Stacy, Lee, Brent, Dara, Will and Sarah, you guys are sick. And I love you.


Fruity Shots and Other Bad Habits

Let the record reflect that I did my taxes last night, February 22, 2012.  And since a tree doesn't make a sound in the year 2012 if it isn't recorded in social media, I mentioned it on Twitter.  To which my oldest friend replied, I'm surprised you didn't wait until April 15.

Last weekend I was complaining to Sarah about how behind I am at work.  Sarah, who signed up for the 8:30 section of Communications Law with me our senior year of college and then proceeded to spend most of the semester next to my empty chair.  Sarah, who invariably watched me sweat out a term paper in the waning hours before a deadline, if I couldn't charm my way into an extension.  Sarah, who regularly witnessed my propensity to put my boobs on the bar and bat my eyelashes just in time for free shots.  (Somewhere in Syracuse, a bartender is weeping at the realization that both I and the stale beer-smelling bar I haunted have moved on.)

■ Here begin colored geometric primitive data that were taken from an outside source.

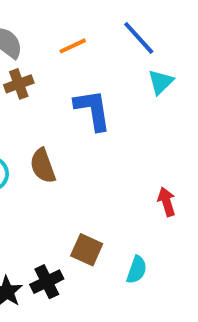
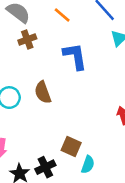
orange line: (73, 46) -> (62, 15), turned 66
cyan semicircle: (137, 270) -> (88, 165), moved

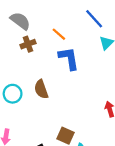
orange line: (62, 15) -> (59, 34), moved

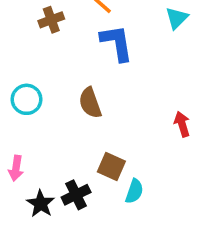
brown semicircle: (41, 89) -> (90, 103), moved

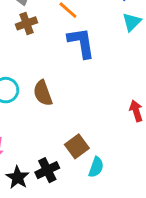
brown semicircle: (90, 103) -> (43, 93), moved
brown square: (111, 167) -> (77, 146), turned 30

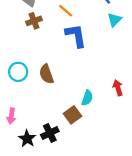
cyan semicircle: (96, 167) -> (87, 98), moved

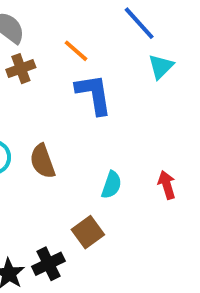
cyan semicircle: (87, 98) -> (112, 185), moved

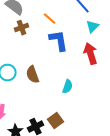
red arrow: (167, 185) -> (90, 54), moved, size x1.5
brown square: (88, 232) -> (56, 121), moved

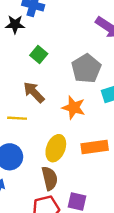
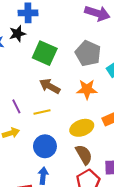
green square: (39, 54) -> (45, 53), size x1.6
yellow ellipse: (56, 148) -> (82, 128), turned 65

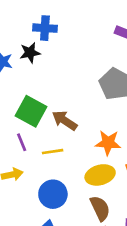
green square: (45, 53) -> (31, 111), moved
orange star: (87, 89) -> (108, 143), moved

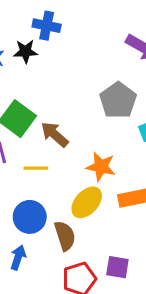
yellow ellipse: (100, 175) -> (87, 202), turned -40
brown semicircle: (100, 208) -> (65, 236), moved

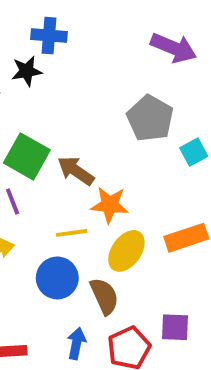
orange star: (101, 167) -> (110, 205), moved
yellow line: (36, 168) -> (72, 233), moved
blue arrow: (18, 257) -> (76, 343), moved

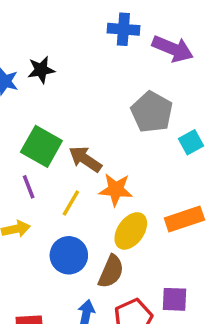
blue cross: (49, 36) -> (123, 29), moved
yellow line: (72, 233) -> (71, 203), moved, turned -52
brown semicircle: (104, 296) -> (111, 272), turned 48

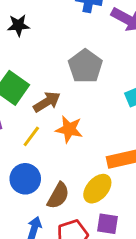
gray pentagon: (152, 112) -> (85, 66), moved
brown arrow: (85, 159) -> (47, 102), turned 108
yellow ellipse: (131, 231) -> (97, 189), moved

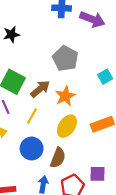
orange star: (69, 129) -> (65, 96), moved, turned -30
yellow ellipse: (97, 189) -> (67, 126), moved

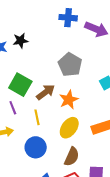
yellow line: (32, 116) -> (37, 117), turned -42
brown semicircle: (58, 158) -> (72, 157), moved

The point is, I outgrew the fruity shots.  I outgrew the coquettish shtick.  I outgrew Communications Law (though probably by the skin of my teeth). 

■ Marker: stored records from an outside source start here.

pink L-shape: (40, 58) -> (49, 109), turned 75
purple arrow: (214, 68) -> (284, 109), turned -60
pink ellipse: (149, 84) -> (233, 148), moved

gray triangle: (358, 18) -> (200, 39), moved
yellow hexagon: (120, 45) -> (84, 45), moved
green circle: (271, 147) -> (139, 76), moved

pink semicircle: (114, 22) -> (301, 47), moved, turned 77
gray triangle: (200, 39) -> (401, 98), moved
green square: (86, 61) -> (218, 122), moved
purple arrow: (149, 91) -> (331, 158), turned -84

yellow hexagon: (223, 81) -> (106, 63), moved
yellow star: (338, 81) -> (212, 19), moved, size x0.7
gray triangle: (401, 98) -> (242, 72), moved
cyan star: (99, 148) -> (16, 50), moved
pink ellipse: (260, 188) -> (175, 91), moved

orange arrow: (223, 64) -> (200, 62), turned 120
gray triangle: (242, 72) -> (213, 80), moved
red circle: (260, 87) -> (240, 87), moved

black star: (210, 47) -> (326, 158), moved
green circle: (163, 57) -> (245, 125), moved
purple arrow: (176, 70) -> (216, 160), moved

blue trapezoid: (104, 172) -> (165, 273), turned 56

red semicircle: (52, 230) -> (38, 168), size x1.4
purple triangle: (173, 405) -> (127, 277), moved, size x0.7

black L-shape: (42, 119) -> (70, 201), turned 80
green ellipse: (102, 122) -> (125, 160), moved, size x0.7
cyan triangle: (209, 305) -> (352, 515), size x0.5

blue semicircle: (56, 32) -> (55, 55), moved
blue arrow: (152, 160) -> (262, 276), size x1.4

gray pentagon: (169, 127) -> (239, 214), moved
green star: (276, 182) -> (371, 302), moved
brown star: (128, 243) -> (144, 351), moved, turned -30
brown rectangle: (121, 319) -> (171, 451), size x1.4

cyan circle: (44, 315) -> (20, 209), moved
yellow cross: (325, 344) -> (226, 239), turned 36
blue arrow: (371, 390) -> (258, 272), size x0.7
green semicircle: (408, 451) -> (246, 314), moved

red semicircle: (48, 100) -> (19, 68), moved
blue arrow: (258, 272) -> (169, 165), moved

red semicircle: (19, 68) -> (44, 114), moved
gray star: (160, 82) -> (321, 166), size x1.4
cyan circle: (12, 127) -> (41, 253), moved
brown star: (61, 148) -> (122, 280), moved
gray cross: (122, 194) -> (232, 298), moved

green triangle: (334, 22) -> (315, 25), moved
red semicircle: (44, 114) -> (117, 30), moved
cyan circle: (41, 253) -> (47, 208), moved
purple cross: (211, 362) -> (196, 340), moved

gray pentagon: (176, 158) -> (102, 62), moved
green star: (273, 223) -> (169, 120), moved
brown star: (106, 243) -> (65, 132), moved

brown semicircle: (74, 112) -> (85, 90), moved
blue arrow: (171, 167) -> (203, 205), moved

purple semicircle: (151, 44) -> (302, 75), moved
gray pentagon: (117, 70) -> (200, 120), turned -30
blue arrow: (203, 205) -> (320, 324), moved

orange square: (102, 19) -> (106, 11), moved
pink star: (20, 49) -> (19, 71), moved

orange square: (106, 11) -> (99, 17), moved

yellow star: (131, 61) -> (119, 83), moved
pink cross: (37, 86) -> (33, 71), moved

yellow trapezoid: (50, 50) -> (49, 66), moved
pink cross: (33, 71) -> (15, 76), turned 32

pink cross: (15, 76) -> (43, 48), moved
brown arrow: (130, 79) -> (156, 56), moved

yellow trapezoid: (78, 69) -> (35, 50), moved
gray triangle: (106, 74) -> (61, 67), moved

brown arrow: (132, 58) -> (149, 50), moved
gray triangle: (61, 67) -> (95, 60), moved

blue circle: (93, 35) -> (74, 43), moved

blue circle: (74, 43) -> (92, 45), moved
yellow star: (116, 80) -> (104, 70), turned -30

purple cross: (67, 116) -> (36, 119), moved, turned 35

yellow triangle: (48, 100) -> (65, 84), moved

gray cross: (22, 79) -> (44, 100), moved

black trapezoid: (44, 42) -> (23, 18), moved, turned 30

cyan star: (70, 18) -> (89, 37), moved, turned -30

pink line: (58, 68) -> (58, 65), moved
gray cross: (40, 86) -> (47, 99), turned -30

But I'm still sporting this lamest of all lame character traits: procrastination.

You can't stand in line at the grocery story without a litany of suggestions about how to improve yourself.  Bikini Body In 10 Days!  5 Tips for a Flat Belly!  Never Have the "Bra...No-Bra?" Internal Debate Again!

But where is the Get Your Shit Together And Get It Done On Time headline?

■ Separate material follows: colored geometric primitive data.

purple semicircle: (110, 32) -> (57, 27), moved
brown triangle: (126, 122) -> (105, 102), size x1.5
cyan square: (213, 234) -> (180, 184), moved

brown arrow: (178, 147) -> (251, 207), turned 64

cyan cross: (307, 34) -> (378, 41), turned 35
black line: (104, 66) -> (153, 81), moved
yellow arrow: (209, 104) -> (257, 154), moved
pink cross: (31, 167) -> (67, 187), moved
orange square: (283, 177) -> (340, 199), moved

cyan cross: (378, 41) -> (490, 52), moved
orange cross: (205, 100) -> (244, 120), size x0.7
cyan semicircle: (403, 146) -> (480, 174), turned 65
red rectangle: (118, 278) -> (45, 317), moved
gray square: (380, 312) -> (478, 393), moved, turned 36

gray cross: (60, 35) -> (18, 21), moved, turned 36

Where is the Yeah, You're 38 and Every Cute Part of You Has Fallen or Grayed So Let's Dispense With The Game of Chicken?

Honestly I would rather share my weight or my debt-to-credit ratio here than this little nugget of shame, but I'm hoping that admitting I have a problem will help move me past it.

My name is Corinna, and I have a problem with self-discipline and procrastination.

Of course Ezra was up all night with an apparent ear infection and a bloody nose that left me looking like a mom out of a Stephen King novel.  So, um, yeah.  This whole productivity thing is probably going to have to wait until tomorrow.


Winter: A Personal History

120.365 18mm f5.6 1/500 ISO 400

I went to college in Syracuse, New York, a city on which more than 130 inches of snow have already fallen this winter.  When I chose it folks from my small southern hometown said to me Girl, don't you know it snows up there? and I thought - having grown up in a place where the mere threat of snow would shut down school - Snow?  Sounds fun!  I was an idiot.

I was also young and vain and possessed a bad fake ID and a set of perky boobs, both of which facilitated lots of long nights in the bars that were then the center of college life in Syracuse.  Because we could not be bothered to deal with bulky coats in these crowded, smoke-filled bars (they would hinder our ability to dance to Gloria Gaynor, after all) we would set off through frigid, snowy nights speed walking to the bars in nearly nothing and stumble home after last call when it was even colder.  It's a wonder I graduated with all my fingertips intact.

I love winter now in a way I couldn't then, both because I moved to a place where it snows and then melts (the thaw in Syracuse only happens in April or May) and because I'm no longer a slave to youthful idiocy.  I  no longer smoke or hang out in places that smell like stale beer.  But I do still have a soft spot for I Will Survive.